I’ve checked your proposal. I still suggest not taking OPVI way for PyMC4 GSoC. There are a couple of reasons for me to be skeptical about it:
- Implementation was hard and took around a year of continuous development and achieving speed parity with its previous functional implementation (for a very long time we had legacy pm.advi because of performance reasons). For this reason, I see OPVI way to be a dead way. I hardly believe it would be doable in 3 months.
- Given point one is not a concern and PyMC3 OPVI implementation is cristal clear, TF2 lacks core abstractions I relied on during my work on OPVI. Namely, symbolic graph representation,
theano.clone, (easy) vectorized input to graph.

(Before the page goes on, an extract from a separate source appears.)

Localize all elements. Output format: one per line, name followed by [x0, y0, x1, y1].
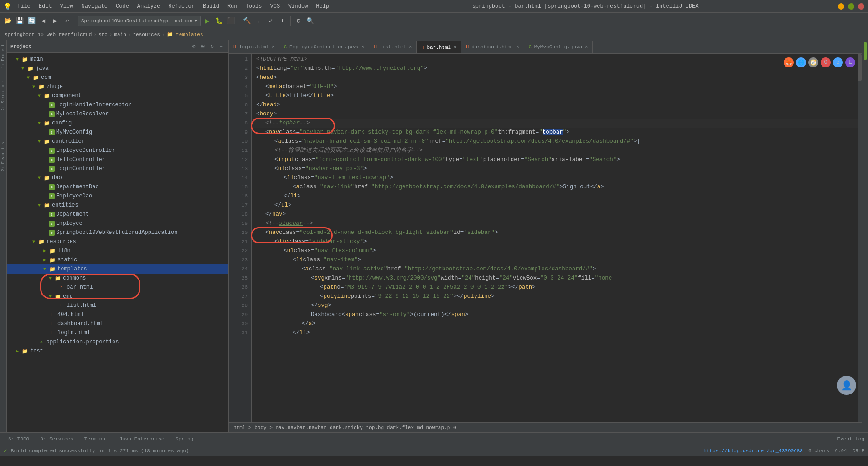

Without these tools/properties it would be challenging to “just implement” the concept.
- Given the above points are still not a concern, what I doubt, there is yet no need to put a lot of abstractions for the inner implementation. You may see, OPVI in PyMC3 is working more like building blocks for VI (KL, Stein, Amortized). We yet have no blocks in PyMC4. That is why there is still no need for that level of abstractions.
As for PyMC4 project, we need to create a simple API, similar to
pm.fit to provide few VI implementations, such as MeanField/FullRank ADVI. So far, the top abstraction level is an Approximation. And still, TF2 has its caveats, VI implementation will require a sort of graph manipulation which we only can access in a too limited way. I see this level as minimal required to implement VI, but modifications to pm4 Executor and its logic are very likely
I hope we’ll get the need in OPVI, but not in the nearest future. Anyway, Approximation is a part of OPVI and the future work may start out of this milestone (that is a GSoC project).
I suggest rewriting the proposal narrowing the scope for MeanField and FullRank ADVI only.